Les Salons et expositions internationales favorisent l’émergence de nouveaux talents. L’Art Déco, dont Émile Lenoble et Émile Decœur comptent parmi les grands représentants, tire son nom de l’Exposition internationale des arts décoratifs et industriels modernes, présentée à Paris en 1925. Il s’érige contre les volutes et formes organiques de l’Art nouveau, à travers un retour à la rigueur classique, à la symétrie et à la géométrie. Inspirées de l’art d’Extrême-Orient, les productions d’Émile Lenoble offrent une élégante sobriété. Émile Decœur développe quant à lui une production abondante de grès et de porcelaines. Il s’occupe lui-même de chaque étape de la fabrication. Le décor qui vient souligner discrètement la forme disparaît progressivement au profit d’émaux monochromes nuancés, satinés ou mats qui accentuent l’élégance de ses modèles.

La tapisserie La Chasse résulte d’une commande passée à André Derain par Marie Cuttoli, collectionneuse d’art et éditrice de tapisseries d’Aubusson. Elle a été réalisée d’après l’huile sur toile La Chasse au cerf, datée de 1938 et appartenant à la collection Lévy. Mécène de l’avant-garde, Marie Cuttoli se spécialise dans les tapis d’art tissés d’après des œuvres des maîtres du début du 20e siècle, tels Pablo Picasso, Fernand Léger, Joan Miró ou encore Raoul Dufy.

Tisser Matisse

Au début des années 1940, Henri Matisse est un peintre célèbre. Il bouleverse pourtant encore l’art avec l’invention d’un moyen qui lui permet de « découper à vif dans la couleur », et lui « rappelle la taille directe des sculpteurs ». Après une grave opération subie en 1941, animé d’un fabuleux renouveau créateur à plus de soixante-dix ans, il se met à découper directement dans des papiers qu’il a préalablement colorés à la gouache.

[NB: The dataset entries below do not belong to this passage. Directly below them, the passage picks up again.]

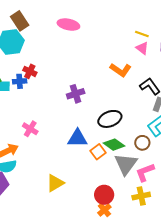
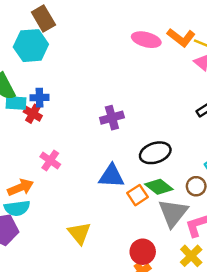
pink ellipse: (68, 25) -> (146, 40), moved
orange L-shape: (121, 70) -> (181, 38), moved
red cross: (30, 71) -> (33, 114), moved
yellow triangle: (55, 183) -> (79, 233), turned -42
yellow cross: (141, 196) -> (191, 256), turned -36

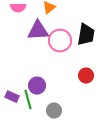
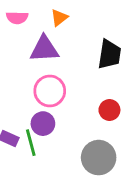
pink circle: (60, 41) -> (50, 91), moved
gray circle: (54, 111) -> (99, 158), moved, size x1.6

Dans sa chambre-atelier, boulevard du Montparnasse à Paris, un jour de l’été 1946, Matisse découpe une hirondelle dans du papier blanc « et comme cela lui faisait de la peine de la déchirer », il l’utilise pour cacher une tache sur le papier beige du mur. Puis, sans trop savoir ce que cela donnera, il multiplie les formes qu’il découpe, dépouille, agence et déplace sur le mur où son assistante, Lydia Delectorskaya, les épingle « au fur et à mesure de leur naissance ». Matisse, inspiré par les souvenirs de son voyage à Tahiti réalisé plus de dix ans auparavant, accroche des formes d’oiseaux et de poissons, de coraux, d’éponges, de méduses, découpées dans du papier blanc.

Ainsi naissent, entre autres, Polynésie la mer et Polynésie le ciel, représentant la flore et la faune océaniennes. Elles gardent le souvenir de la lumière éclatante de ce lieu, qui fut une des grandes sensations de sa vie. L’artiste n’a utilisé que trois couleurs : le blanc, ainsi que deux tons de bleus. Matisse voulait en effet retranscrire les couleurs du lagon de Tahiti, en surface (bleu turquoise) et en profondeur (bleu foncé). Du carton réalisé avec la technique des papiers découpés, la manufacture nationale des Gobelins de Beauvais en réalise une tapisserie entre 1948 et 1949. Matisse donne son exemplaire de Polynésie Le Ciel à la Maison de la pensée française. Suite à des difficultés financières, cette dernière la vend à Pierre Lévy, qui l’installe dans son bureau.